The Government have said that they intend to issue guidance on the new offence, so by its nature that guidance would be new. I am trying to answer the noble Lord’s direct question.

Would it not be simpler to leave this clause in and to revise the guidance? Would that not be simpler, clearer and more direct?

I shall come on to the Waddington amendment and what its effect might be in a moment. I shall try to deal head on with the issue of the police.

I am so sorry to interrupt, but I simply make the point that this is not an amendment by the noble Lord, Lord Waddington. It is about whether or not Clause 61 should stand part of the Bill. That is a not unimportant point when—if the noble Lord, Lord Waddington, so wishes—your Lordships vote.

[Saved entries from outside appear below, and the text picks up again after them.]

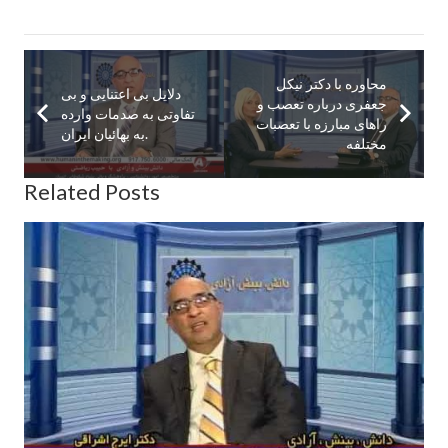
محاوره با دكتر نيكل
دلايل بى اعتنايى و بى
جعفرى درباره تعصب و
تفاوتى به صدمات وارده
راهاى مبارزه با تعصبات
به بهائيان ايران.
مختلفه
Related Posts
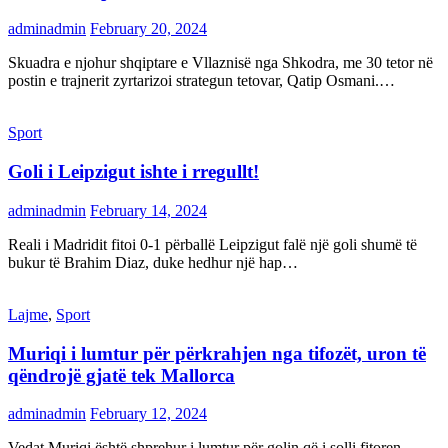
adminadmin
February 20, 2024
Skuadra e njohur shqiptare e Vllaznisë nga Shkodra, me 30 tetor në
postin e trajnerit zyrtarizoi strategun tetovar, Qatip Osmani.…
Sport
Goli i Leipzigut ishte i rregullt!
adminadmin
February 14, 2024
Reali i Madridit fitoi 0-1 përballë Leipzigut falë një goli shumë të
bukur të Brahim Diaz, duke hedhur një hap…
Lajme
,
Sport
Muriqi i lumtur për përkrahjen nga tifozët, uron të
qëndrojë gjatë tek Mallorca
adminadmin
February 12, 2024
Vedat Muriqi është shprehur i lumtur për golin që i solli fitoren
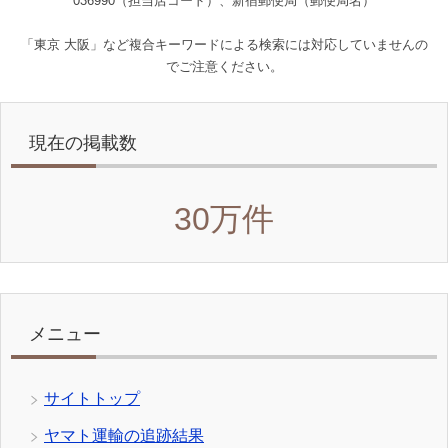
036990（担当店コード）、新宿郵便局（郵便局名）
「東京 大阪」など複合キーワードによる検索には対応していませんの
でご注意ください。
現在の掲載数
30万件
メニュー
サイトトップ
ヤマト運輸の追跡結果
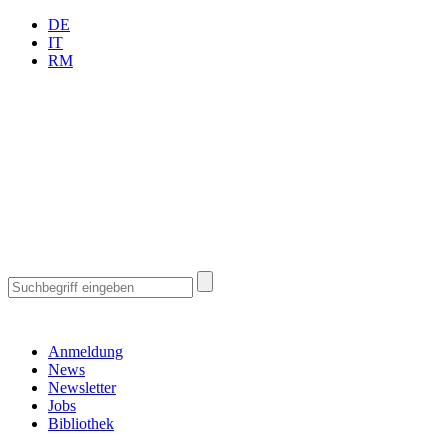
DE
IT
RM
Anmeldung
News
Newsletter
Jobs
Bibliothek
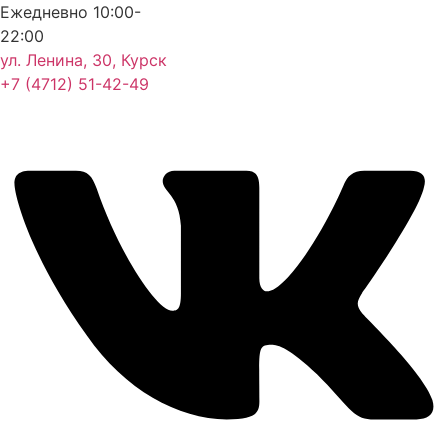
Ежедневно 10:00-
22:00
ул. Ленина, 30, Курск
+7 (4712) 51-42-49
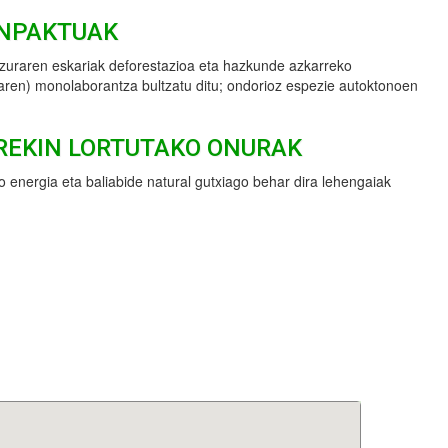
INPAKTUAK
 zuraren eskariak deforestazioa eta hazkunde azkarreko
aren) monolaborantza bultzatu ditu; ondorioz espezie autoktonoen
REKIN LORTUTAKO ONURAK
o energia eta baliabide natural gutxiago behar dira lehengaiak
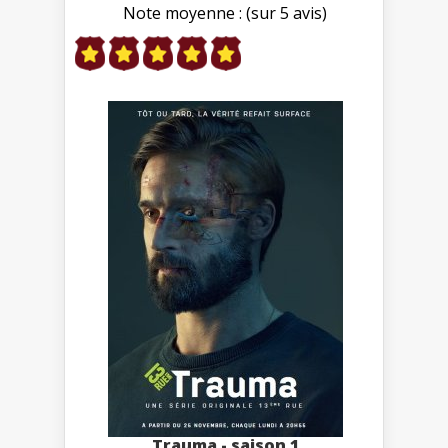
Note moyenne : (sur 5 avis)
Trauma - saison 1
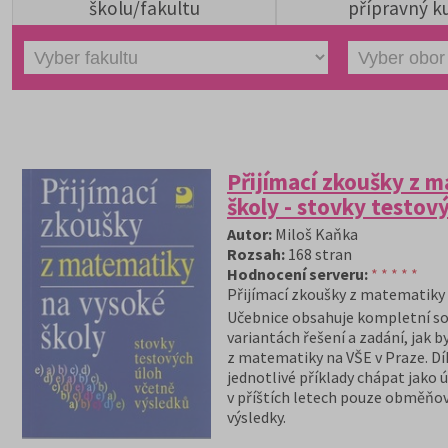
školu/fakultu
přípravný k
Přijímací zkoušky z 
školy - stovky testov
Autor:
Miloš Kaňka
Rozsah:
168 stran
Hodnocení serveru:
* * * * *
Přijímací zkoušky z matematiky
Učebnice obsahuje kompletní so
variantách řešení a zadání, jak 
z matematiky na VŠE v Praze. Dík
jednotlivé příklady chápat jako 
v příštích letech pouze obměňov
výsledky.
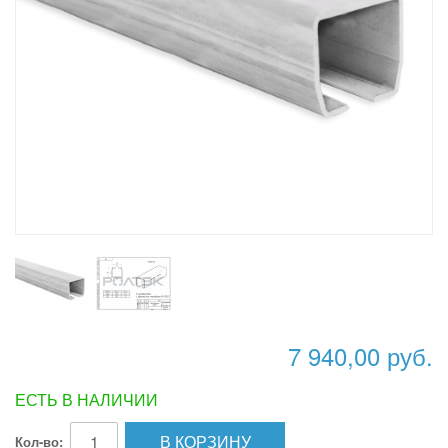
7 940,00 руб.
ЕСТЬ В НАЛИЧИИ
В КОРЗИНУ
Кол-во:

I am most grateful to the noble Lord for telling me something that I already knew. I did not hear him comment when others described this as the Waddington amendment, but there we are. He is quite right: when it comes to the vote, it is a matter of the clause standing part. I thank him for telling the Committee that.

Let me deal with the police. Some of the concerns we heard last year and this year involved examples which were regarded, perhaps not surprisingly, as inappropriate and overzealous action. As I understand it, those examples concerned public order offences in Sections 4A and 5 of the 1986 Act, which relate to harassment, alarm or distress. The crucial point is that those offences have a substantially lower threshold than the offence we are discussing, cover a wider range of behaviour and carry a lesser maximum penalty.

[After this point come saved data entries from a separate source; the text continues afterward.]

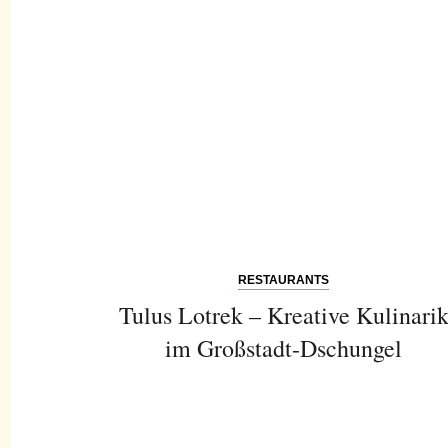
RESTAURANTS
Tulus Lotrek – Kreative Kulinari
im Großstadt-Dschungel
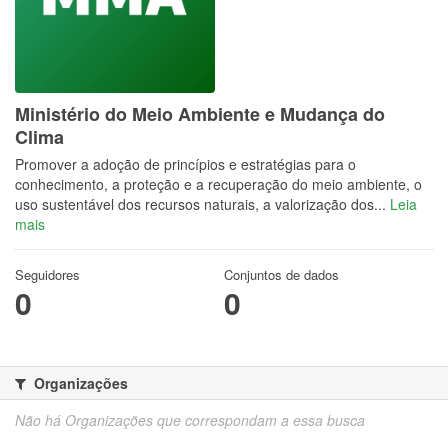
Ministério do Meio Ambiente e Mudança do
Clima
Promover a adoção de princípios e estratégias para o
conhecimento, a proteção e a recuperação do meio ambiente, o
uso sustentável dos recursos naturais, a valorização dos...
Leia
mais
Seguidores
Conjuntos de dados
0
0
Organizações
Não há Organizações que correspondam a essa busca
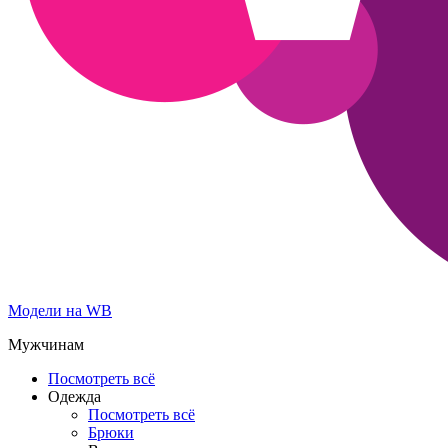
Модели на WB
Мужчинам
Посмотреть всё
Одежда
Посмотреть всё
Брюки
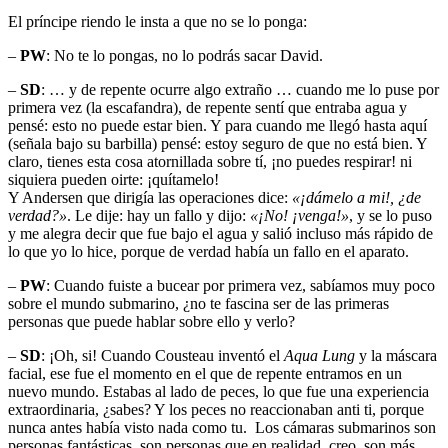
El príncipe riendo le insta a que no se lo ponga:
–
PW
: No te lo pongas, no lo podrás sacar David.
–
SD
: … y de repente ocurre algo extraño … cuando me lo puse por
primera vez (la escafandra), de repente sentí que entraba agua y
pensé: esto no puede estar bien. Y para cuando me llegó hasta aquí
(señala bajo su barbilla) pensé: estoy seguro de que no está bien. Y
claro, tienes esta cosa atornillada sobre tí, ¡no puedes respirar! ni
siquiera pueden oirte: ¡quítamelo!
Y Andersen que dirigía las operaciones dice:
«¡dámelo a mi!, ¿de
verdad?»
. Le dije: hay un fallo y dijo:
«¡No! ¡venga!»
, y se lo puso
y me alegra decir que fue bajo el agua y salió incluso más rápido de
lo que yo lo hice, porque de verdad había un fallo en el aparato.
–
PW
: Cuando fuiste a bucear por primera vez, sabíamos muy poco
sobre el mundo submarino, ¿no te fascina ser de las primeras
personas que puede hablar sobre ello y verlo?
–
SD
: ¡Oh, si! Cuando Cousteau inventó el
Aqua Lung
y la máscara
facial, ese fue el momento en el que de repente entramos en un
nuevo mundo. Estabas al lado de peces, lo que fue una experiencia
extraordinaria, ¿sabes? Y los peces no reaccionaban anti ti, porque
nunca antes había visto nada como tu. Los cámaras submarinos son
personas fantásticas, son personas que en realidad, creo, son más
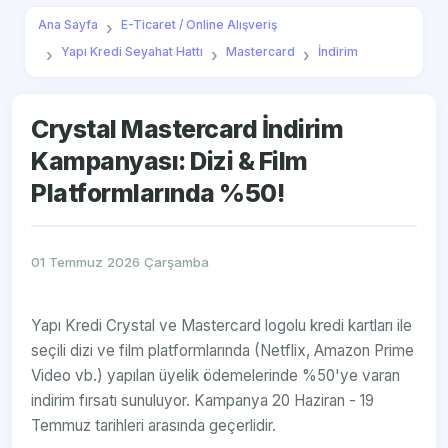
Ana Sayfa
E-Ticaret / Online Alışveriş
Yapı Kredi Seyahat Hattı
Mastercard
İndirim
Crystal Mastercard İndirim
Kampanyası: Dizi & Film
Platformlarında %50!
01 Temmuz 2026 Çarşamba
Yapı Kredi Crystal ve Mastercard logolu kredi kartları ile
seçili dizi ve film platformlarında (Netflix, Amazon Prime
Video vb.) yapılan üyelik ödemelerinde %50'ye varan
indirim fırsatı sunuluyor. Kampanya 20 Haziran - 19
Temmuz tarihleri arasında geçerlidir.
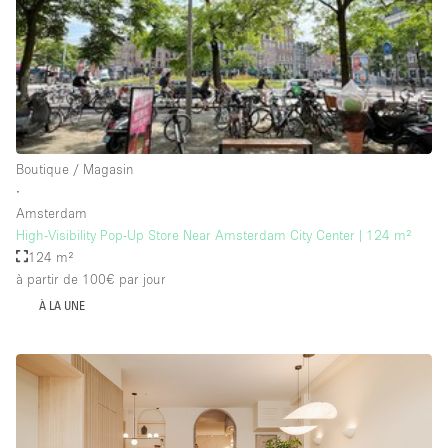
Salle de Bain
Smoking Area
Soundproof
Style Haussmannien
Style Industriel
Boutique / Magasin
Sur Rue
∙
Amsterdam
Surface Habitable
High-Visibility Pop-Up Store Near Amsterdam City Center | 124 m²
124 m²
Système de sécurité
à partir de 100€
par jour
Terrace
À LA UNE
Toilettes
Water Access
Éclairage
Électricité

There may indeed be a considerable case for giving the police more detailed guidance about those particular public order offences. But I have to say that I am not aware of similar concerns in respect of the offence of inciting religious hatred, which has a similarly high threshold.

The noble Lord, Lord Dear, talked about changes in the police approach. I am afraid that I have to say to him and to the Committee that any changes in the police approach over the past year, if indeed there has been a change at all, actually have nothing to do with what was formerly described as the Waddington amendment, for the simple reason that the offences of inciting hatred on grounds of sexual orientation are not yet in force—they are not yet in force at all—and there has been a supposition in this debate that somehow they have already been in force. They have not been. We are not aware that ACPO has expressed any view either way on Clause 61. My experience, and perhaps that of other noble Lords, is that ACPO is not slow in coming forward with its views on matters of this kind.

On a matter of order, I remind the Committee that frequent and lengthy interruptions are not appropriate and that it may be sensible for the Minister to get to the end of his speech. I also remind the Committee that we are in Committee, and anybody who has a need to answer points raised in the Minister’s speech may speak as many times as they choose to.

I thank the Minister for giving way. I referred in my speech to the fact that ACPO had not given an official view—which is, I think, true. I am assured by those who are closely in contact with this issue that ACPO had not given an unofficial view—by which I was trying to say in code—within government as well. But ACPO has said in clear terms to me that it would prefer the Waddington amendment to stay, because it has made life easier. I make that point in shorthand, but I make it nevertheless.

The Waddington amendment and the Bill to which it was attached are not in force at present. They are not there. That is not the law of the land as it stands. I must move on.

In response to the noble Lord, Lord Low, the Government have said that we intend to issue guidance on the new offence. The Ministry of Justice intends to issue short explanatory guidance about the offence. The Crown Prosecution Service, in its turn, will issue guidance to prosecutors. We understand that the Association of Chief Police Officers is currently revising its hate crime manual, which will offer operational advice about the offences of stirring up hatred. This will be in addition to current guidance, covering topics such as the Human Rights Act. The Government’s case is that that, coupled with the high threshold of the offence, makes us believe that the safeguards are adequate—indeed, more than adequate—without the freedom of expression clause.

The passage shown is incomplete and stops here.